[Transcribed page contents]
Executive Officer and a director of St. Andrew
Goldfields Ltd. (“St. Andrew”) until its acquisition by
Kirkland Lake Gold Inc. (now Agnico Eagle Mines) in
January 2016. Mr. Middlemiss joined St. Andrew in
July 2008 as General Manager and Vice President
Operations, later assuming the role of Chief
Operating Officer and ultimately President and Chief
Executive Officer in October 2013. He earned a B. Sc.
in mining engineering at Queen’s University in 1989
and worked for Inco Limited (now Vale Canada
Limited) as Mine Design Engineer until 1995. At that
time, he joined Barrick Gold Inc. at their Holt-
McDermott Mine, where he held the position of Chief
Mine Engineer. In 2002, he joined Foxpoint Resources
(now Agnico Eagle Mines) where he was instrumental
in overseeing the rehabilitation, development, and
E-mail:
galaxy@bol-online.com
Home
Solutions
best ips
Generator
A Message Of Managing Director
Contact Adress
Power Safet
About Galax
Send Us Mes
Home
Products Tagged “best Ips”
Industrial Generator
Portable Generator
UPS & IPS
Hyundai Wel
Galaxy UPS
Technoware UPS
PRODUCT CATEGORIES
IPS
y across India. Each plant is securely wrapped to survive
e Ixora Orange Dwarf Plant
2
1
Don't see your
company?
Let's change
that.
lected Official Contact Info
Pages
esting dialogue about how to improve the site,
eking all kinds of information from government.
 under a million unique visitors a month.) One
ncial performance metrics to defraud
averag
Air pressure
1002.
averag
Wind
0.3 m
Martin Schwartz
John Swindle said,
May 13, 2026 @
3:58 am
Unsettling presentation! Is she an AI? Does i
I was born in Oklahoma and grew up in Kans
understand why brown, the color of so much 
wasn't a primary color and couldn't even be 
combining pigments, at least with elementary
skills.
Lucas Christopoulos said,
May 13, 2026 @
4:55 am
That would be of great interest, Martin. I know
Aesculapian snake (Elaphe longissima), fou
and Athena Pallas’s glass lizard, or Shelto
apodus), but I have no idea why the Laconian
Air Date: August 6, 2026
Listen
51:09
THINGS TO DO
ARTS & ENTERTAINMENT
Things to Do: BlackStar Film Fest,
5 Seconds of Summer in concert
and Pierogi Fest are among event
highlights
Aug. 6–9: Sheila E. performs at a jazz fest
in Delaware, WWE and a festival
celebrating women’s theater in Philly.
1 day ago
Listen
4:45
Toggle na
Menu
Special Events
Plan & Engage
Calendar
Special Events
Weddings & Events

_EXERCISE INSTRUCTIONS_: When the entries above are retyped, each line must stay exactly as it is.

_SOLUTION TO THIS EXERCISE_:
Executive Officer and a director of St. Andrew
Goldfields Ltd. (“St. Andrew”) until its acquisition by
Kirkland Lake Gold Inc. (now Agnico Eagle Mines) in
January 2016. Mr. Middlemiss joined St. Andrew in
July 2008 as General Manager and Vice President
Operations, later assuming the role of Chief
Operating Officer and ultimately President and Chief
Executive Officer in October 2013. He earned a B. Sc.
in mining engineering at Queen’s University in 1989
and worked for Inco Limited (now Vale Canada
Limited) as Mine Design Engineer until 1995. At that
time, he joined Barrick Gold Inc. at their Holt-
McDermott Mine, where he held the position of Chief
Mine Engineer. In 2002, he joined Foxpoint Resources
(now Agnico Eagle Mines) where he was instrumental
in overseeing the rehabilitation, development, and
E-mail:
galaxy@bol-online.com
Home
Solutions
best ips
Generator
A Message Of Managing Director
Contact Adress
Power Safet
About Galax
Send Us Mes
Home
Products Tagged “best Ips”
Industrial Generator
Portable Generator
UPS & IPS
Hyundai Wel
Galaxy UPS
Technoware UPS
PRODUCT CATEGORIES
IPS
y across India. Each plant is securely wrapped to survive
e Ixora Orange Dwarf Plant
2
1
Don't see your
company?
Let's change
that.
lected Official Contact Info
Pages
esting dialogue about how to improve the site,
eking all kinds of information from government.
 under a million unique visitors a month.) One
ncial performance metrics to defraud
averag
Air pressure
1002.
averag
Wind
0.3 m
Martin Schwartz
John Swindle said,
May 13, 2026 @
3:58 am
Unsettling presentation! Is she an AI? Does i
I was born in Oklahoma and grew up in Kans
understand why brown, the color of so much 
wasn't a primary color and couldn't even be 
combining pigments, at least with elementary
skills.
Lucas Christopoulos said,
May 13, 2026 @
4:55 am
That would be of great interest, Martin. I know
Aesculapian snake (Elaphe longissima), fou
and Athena Pallas’s glass lizard, or Shelto
apodus), but I have no idea why the Laconian
Air Date: August 6, 2026
Listen
51:09
THINGS TO DO
ARTS & ENTERTAINMENT
Things to Do: BlackStar Film Fest,
5 Seconds of Summer in concert
and Pierogi Fest are among event
highlights
Aug. 6–9: Sheila E. performs at a jazz fest
in Delaware, WWE and a festival
celebrating women’s theater in Philly.
1 day ago
Listen
4:45
Toggle na
Menu
Special Events
Plan & Engage
Calendar
Special Events
Weddings & Events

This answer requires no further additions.